The following commentary does not necessarily reflect the views of AgWeb or Farm Journal Media. The opinions expressed below are the author's own.
Kevin Van Trump has over 20 years of experience in the grain and livestock industry.
If its not headlines about port-worker strikes in South America (first in Argentina, now possibly Brazil), then its rumblings about China's government cracking down on the "financing game" being played by Chinese importers. Normally I would be telling you this Chinese rhetoric should prompt some additional cancellations, but this time around there were rumors circulating that the "letter of credits" are getting called in early, forcing some in China to price and take delivery of beans much sooner then anticipated.
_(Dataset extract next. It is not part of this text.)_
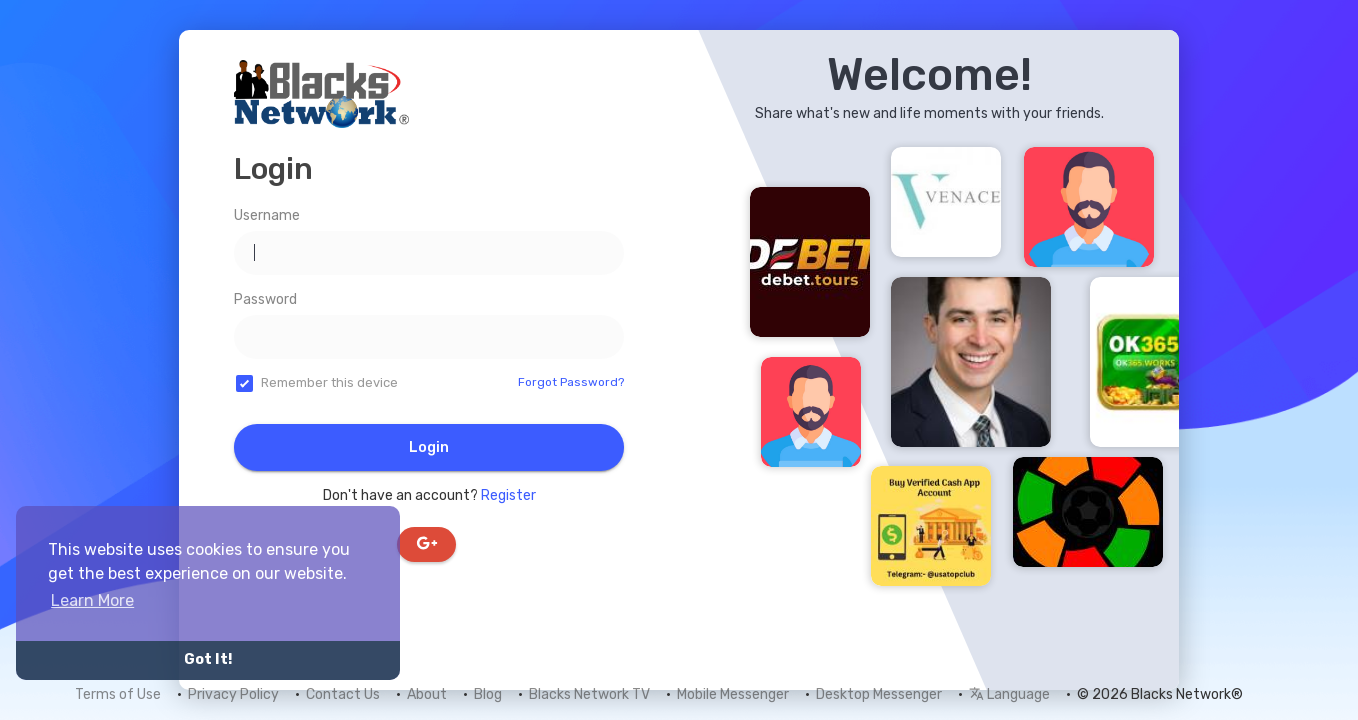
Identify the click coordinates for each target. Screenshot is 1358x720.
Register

Lets also not forget the rumors that some big Chinese hedgers were supposedly caught short Maybe this is all over hyped nonsense...maybe not???
Regardless the market is extremely nervous as seen by yesterdays $0.59 cent range in the JUL13 soybean market. Some analyst believe it could be the "blow-off-top" technicians have been waiting for. If this is true and traders playing the bull-spreads start to get spooked by the recent price action, heavy liquidation could cause the new-crop to rally even higher, possibly even testing the major resistance I keep talking about up around $12.60 in the NOV13 contract. With this in mind, producers who need to make catch-up sales in new-crop beans should be thinking about pulling the trigger on another round just north of $12.55.